Il governo viene coperto di critiche, dai sindacati come dai giornali (anche quelli considerati “amici”). Tanta attesa sulla riduzione del cuneo fiscale, e poi invece ecco una piccola mancia che certo non rilancerà i consumi. A fine novembre Letta rilancia però la sua offensiva mediatica, rispondendo a un appello delle parti sociali pubblicato sul Sole 24 Ore, il giornale della Confindustria, e promette un’altra riduzione delle tasse su imprenditori e lavoratori: “Il Governo è pronto a inserire nella legge di stabilità la norma che vincola alla riduzione delle tasse sulle imprese e sul lavoro le risorse recuperate attraverso la spending review e il contrasto dell’evasione fiscale”. Per giorni, stampa e televisioni sono impegnati a discutere sul cosiddetto “Fondo taglia tasse”, quasi lasciando intendere che sia una misura già attiva e di cui presto tutti potremo beneficiare. Falso. Tuttavia, dicono i più filogovernativi, anche il Parlamento si muove in questo senso: il 17 dicembre,infatti, siamo ancora al punto in cui la Commissione Bilancio della Camera approva un emendamento alla Legge di stabilità che istituisce il fondo per la riduzione (futura) della pressione fiscale. Altri titoli giubilanti sui principali telegiornali.
Il giorno dopo, però, si scopre che il Fondo taglia tasse non solo è per il momento vuoto, ma pare destinato a rimanere tale. O quasi. Infatti l’uso delle risorse del fondo sarà possibile solo fermo restando “il conseguimento degli obiettivi di finanza pubblica”; come dire che in caso di improvvisi buchi di bilancio che impedissero di chiudere il deficit, i soldi del fondo saranno utilizzati come toppa d’emergenza.
Inoltre è vero che da quest’anno potranno confluire nel fondo i risparmi ottenuti con la revisione della spesa pubblica (spending review), ma soltanto al netto della quota di spending già considerata nella Legge di stabilità e delle “risorse da destinare a programmi finalizzati al conseguimento di esigenze prioritarie di equità sociale e ad impegni inderogabili”.
Quanto alle risorse provenienti dalla lotta all’evasione, infine, entreranno nel fondo soltanto quelle aggiuntive rispetto alle stime annuali del Governo, ed escludendo sempre e comunque quelle derivanti dall’attività di recupero fiscale svolta da regioni, province e comuni.

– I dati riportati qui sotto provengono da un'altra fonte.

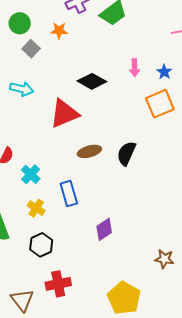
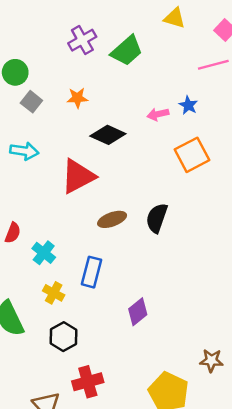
orange star: (59, 31) -> (77, 98), moved
pink arrow: (135, 68) -> (158, 114), turned 84
blue star: (164, 72) -> (188, 105), moved
blue rectangle: (69, 193) -> (92, 272), turned 35
brown star: (164, 259) -> (211, 360), moved

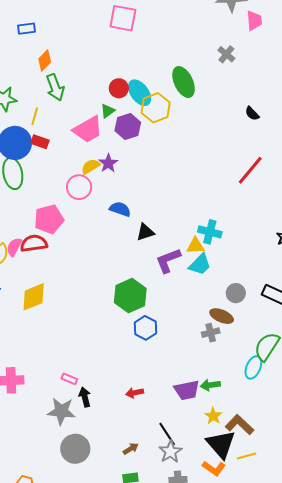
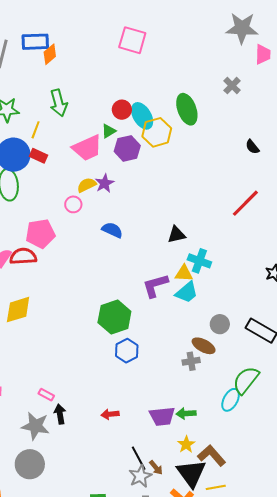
blue rectangle: (26, 29) -> (35, 42), size x1.5
orange diamond: (45, 60) -> (50, 54), moved
pink circle: (79, 187) -> (73, 204), size x0.7
black triangle: (145, 232) -> (176, 235), moved
gray circle: (75, 449) -> (30, 464), moved
brown arrow: (131, 449) -> (156, 468), moved, turned 77

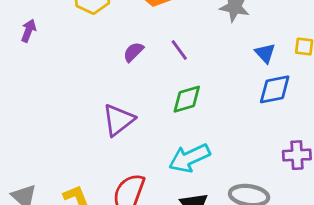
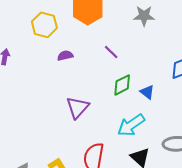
purple semicircle: (133, 52) -> (65, 56), moved, turned 42
blue triangle: (265, 53) -> (147, 92), moved

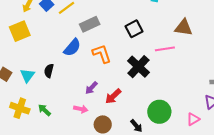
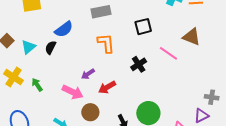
blue semicircle: (72, 48) -> (64, 29), moved
pink line: (165, 49) -> (168, 53), turned 30
black cross: (138, 67) -> (139, 64), size x0.7
pink arrow: (81, 109) -> (73, 92), size x1.5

Tanti, tantissimi paletti e distinguo dunque, con cui difficilmente si riempirà il cosiddetto “Fondo anti tasse”.
A oltre tre mesi di distanza dal primo annuncio di Letta sul “cuneo fiscale”, in definitiva, si scopre che imprenditori e lavoratori vengono soltanto dopo la necessità del governo di aumentare la spesa pubblica e gli sprechi. Come al solito. C’è da fidarsi ancora?